After moving back up into the first round last year to select outside linebacker Clay Matthews following the selection of nose tackle B.J. Raji at No. 9, there was some pre-draft speculation that the Packers could be on the move in the first round again this year.

While Thompson said the team had some discussions about trading up in the first round, the talks never got serious.

"We were fishing going forward, we were fishing going backwards, but we're always doing that, and we'll be doing that tomorrow night and on Saturday," Thompson said. "Nothing really of significance, though."

Denver slid up two spots in a trade with New England to jump one spot ahead of the Packers at No. 22 to select wide receiver Demaryius Thomas from Georgia Tech, but Thompson said that trade had no impact on what the Packers wanted to do with their pick at No. 23.

Iowa connection

Offensive coordinator Joe Philbin joined Green Bay's staff in 2003 after spending the previous four seasons on Kirk Ferentz's staff at Iowa as offensive line coach.

Philbin said he did talk to some of his contacts at Iowa about first-round pick Bryan Bulaga, and credited the experience Bulaga got in the Hawkeyes' scheme that showed his versatility.

{sportsad300}"It's hard when you watch college tape these days, there are not a lot of teams that run the ball, line up in a three-point stance, zone block left, zone block right, pass set out of a three-point stance," Philbin said. "Sometimes all these guys are doing is standing up in a two-point stance.

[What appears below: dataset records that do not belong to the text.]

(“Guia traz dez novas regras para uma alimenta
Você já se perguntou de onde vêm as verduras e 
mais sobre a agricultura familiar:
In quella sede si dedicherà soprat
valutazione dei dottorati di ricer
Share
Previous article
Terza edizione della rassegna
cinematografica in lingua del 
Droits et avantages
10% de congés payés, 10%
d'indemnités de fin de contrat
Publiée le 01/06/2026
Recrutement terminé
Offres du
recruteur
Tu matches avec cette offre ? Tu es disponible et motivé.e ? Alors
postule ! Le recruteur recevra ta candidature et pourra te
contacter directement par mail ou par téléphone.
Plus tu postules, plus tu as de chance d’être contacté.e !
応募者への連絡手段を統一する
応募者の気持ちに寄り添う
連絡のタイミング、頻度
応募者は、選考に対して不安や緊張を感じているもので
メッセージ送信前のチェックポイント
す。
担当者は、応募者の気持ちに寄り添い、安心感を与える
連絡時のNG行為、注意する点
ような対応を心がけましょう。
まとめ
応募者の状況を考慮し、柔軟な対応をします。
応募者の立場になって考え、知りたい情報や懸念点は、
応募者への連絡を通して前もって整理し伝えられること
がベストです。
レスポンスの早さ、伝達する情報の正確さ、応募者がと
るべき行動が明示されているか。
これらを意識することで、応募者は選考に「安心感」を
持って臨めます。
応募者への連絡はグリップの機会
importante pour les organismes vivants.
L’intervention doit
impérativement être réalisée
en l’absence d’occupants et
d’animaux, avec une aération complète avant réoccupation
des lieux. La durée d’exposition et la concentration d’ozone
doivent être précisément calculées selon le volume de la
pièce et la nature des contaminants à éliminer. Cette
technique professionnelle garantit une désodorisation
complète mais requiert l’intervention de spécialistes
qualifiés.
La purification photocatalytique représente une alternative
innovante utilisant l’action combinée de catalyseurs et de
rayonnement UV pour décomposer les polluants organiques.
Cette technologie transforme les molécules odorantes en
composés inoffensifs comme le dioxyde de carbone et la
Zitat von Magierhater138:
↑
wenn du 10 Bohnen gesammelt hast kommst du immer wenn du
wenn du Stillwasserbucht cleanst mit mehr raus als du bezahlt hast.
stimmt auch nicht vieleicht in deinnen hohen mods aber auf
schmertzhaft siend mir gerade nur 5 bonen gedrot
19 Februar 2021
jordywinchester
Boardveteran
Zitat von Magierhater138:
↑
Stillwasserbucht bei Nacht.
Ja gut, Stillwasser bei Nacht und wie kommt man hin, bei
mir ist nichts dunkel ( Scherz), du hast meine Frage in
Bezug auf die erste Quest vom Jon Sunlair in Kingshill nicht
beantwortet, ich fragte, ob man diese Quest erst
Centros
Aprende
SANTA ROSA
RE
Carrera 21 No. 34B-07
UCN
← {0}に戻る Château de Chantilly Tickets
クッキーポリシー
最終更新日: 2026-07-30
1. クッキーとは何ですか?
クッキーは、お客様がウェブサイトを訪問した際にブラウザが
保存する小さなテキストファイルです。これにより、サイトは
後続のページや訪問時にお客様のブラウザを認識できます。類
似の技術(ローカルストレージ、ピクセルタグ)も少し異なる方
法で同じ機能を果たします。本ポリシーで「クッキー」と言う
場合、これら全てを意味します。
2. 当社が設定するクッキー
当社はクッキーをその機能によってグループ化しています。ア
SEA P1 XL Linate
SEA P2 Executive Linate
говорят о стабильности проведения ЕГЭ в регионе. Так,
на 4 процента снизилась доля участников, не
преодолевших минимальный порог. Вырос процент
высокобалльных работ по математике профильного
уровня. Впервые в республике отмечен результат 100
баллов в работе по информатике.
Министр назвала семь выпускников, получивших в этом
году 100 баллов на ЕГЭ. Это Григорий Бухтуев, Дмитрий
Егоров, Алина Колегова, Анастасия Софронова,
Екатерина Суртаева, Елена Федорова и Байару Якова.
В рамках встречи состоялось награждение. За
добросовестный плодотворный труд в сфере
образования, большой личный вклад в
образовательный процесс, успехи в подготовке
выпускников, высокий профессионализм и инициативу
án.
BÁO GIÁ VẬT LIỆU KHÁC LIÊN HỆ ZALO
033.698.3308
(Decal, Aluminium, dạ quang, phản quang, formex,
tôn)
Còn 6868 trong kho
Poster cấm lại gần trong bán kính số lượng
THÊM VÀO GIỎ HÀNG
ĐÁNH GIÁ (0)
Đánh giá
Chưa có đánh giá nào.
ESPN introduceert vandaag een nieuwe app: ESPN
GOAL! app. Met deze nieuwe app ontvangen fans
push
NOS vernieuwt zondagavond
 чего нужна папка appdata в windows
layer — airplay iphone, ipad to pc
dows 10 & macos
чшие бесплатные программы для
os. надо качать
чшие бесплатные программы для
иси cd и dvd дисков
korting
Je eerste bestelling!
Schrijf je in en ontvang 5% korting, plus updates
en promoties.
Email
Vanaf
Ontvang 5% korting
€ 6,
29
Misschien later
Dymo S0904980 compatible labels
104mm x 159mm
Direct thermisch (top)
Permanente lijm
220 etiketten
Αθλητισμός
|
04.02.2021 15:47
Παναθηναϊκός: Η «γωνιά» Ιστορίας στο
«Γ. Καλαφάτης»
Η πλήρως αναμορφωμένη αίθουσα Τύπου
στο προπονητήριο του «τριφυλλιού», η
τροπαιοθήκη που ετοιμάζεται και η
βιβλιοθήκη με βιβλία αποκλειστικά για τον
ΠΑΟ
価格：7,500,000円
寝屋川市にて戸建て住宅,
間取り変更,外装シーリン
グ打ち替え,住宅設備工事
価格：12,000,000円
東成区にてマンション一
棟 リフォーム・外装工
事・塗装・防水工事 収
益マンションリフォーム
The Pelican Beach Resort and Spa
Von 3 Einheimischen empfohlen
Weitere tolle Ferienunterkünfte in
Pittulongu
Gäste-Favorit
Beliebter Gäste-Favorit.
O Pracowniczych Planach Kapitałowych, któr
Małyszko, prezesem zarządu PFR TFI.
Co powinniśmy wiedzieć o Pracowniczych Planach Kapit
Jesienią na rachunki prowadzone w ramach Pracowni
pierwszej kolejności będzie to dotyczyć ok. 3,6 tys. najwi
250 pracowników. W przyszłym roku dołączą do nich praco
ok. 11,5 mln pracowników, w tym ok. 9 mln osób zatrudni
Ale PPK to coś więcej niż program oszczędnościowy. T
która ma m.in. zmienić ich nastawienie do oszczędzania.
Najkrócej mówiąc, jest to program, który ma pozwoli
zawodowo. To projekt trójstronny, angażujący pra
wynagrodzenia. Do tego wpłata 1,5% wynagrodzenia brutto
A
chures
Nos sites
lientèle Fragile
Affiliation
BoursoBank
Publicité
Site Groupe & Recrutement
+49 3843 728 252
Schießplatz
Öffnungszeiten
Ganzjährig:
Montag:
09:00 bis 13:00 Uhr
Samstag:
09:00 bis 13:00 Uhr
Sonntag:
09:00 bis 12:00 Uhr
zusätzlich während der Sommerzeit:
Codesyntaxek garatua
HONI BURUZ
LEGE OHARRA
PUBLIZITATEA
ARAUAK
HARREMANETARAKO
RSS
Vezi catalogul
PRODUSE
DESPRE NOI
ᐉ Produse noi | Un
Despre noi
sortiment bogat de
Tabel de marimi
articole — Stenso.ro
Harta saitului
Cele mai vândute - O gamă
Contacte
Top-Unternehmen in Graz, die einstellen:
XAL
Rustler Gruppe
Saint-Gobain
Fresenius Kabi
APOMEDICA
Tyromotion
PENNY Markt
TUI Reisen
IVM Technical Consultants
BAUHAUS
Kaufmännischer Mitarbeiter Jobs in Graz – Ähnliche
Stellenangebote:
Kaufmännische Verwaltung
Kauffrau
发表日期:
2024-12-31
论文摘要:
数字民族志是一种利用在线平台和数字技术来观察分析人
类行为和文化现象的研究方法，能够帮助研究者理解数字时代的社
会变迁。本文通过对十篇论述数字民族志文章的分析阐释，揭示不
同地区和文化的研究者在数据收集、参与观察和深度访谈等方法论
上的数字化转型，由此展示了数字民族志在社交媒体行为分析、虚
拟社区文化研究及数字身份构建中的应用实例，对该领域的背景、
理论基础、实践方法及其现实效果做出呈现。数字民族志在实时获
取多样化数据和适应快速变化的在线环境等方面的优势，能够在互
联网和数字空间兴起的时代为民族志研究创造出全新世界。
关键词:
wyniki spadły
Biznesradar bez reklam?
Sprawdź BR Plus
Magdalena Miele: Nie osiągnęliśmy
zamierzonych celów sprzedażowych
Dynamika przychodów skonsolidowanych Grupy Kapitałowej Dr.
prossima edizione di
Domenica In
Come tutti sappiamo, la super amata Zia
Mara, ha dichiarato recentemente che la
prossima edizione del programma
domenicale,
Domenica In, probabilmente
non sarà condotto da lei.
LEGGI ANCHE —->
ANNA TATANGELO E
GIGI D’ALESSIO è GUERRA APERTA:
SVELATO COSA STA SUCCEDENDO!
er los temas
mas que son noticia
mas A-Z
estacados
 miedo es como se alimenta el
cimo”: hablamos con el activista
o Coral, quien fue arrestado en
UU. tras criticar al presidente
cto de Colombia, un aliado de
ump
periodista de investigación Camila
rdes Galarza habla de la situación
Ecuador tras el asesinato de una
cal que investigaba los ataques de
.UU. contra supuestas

"We like to play our guys in a couple of different (stances). We like them in a three-point, we like them in a two-point, we like to move them to the right, move to the left, and a lot of times we don't really get the chance to evaluate guys doing that. This is a kid that has done a lot of those things. We're comfortable with what we saw on tape and we like what we saw on tape."

Dominating the top

With quarterback Sam Bradford being selected No. 1 overall by St. Louis, defensive tackle Gerald McCoy drafted by Tampa Bay at No. 3 and offensive tackle Trent Williams going fourth overall to Washington, the University of Oklahoma became the first school to have three players selected in the top 4 of the draft.

There have been schools that have had three players go in the top 5 before, including 1946 when Notre Dame accomplished the feat.

The No. 1 overall selection that year was quarterback Boley Dancewicz, who was chosen by the Boston Yanks. He has a connection to a quarterback on Green Bay's current roster, as he is the grandfather of Packers signal caller Chris Pizzotti.

Pizzotti spent time on Green Bay's practice squad last season and is expected to compete for the No. 3 quarterback spot this year.

Got the number

Bulaga, who wore No. 79 at Iowa, will wear No. 75 with the Packers.

Veteran nose tackle Ryan Pickett has held the No. 79 since coming to Green Bay in 2006.

The No. 75 was worn by two of the better tackles in Packers history, Hall of Famer Forrest Gregg (1956, 1958-70) and Ken Reuttgers (1985-96).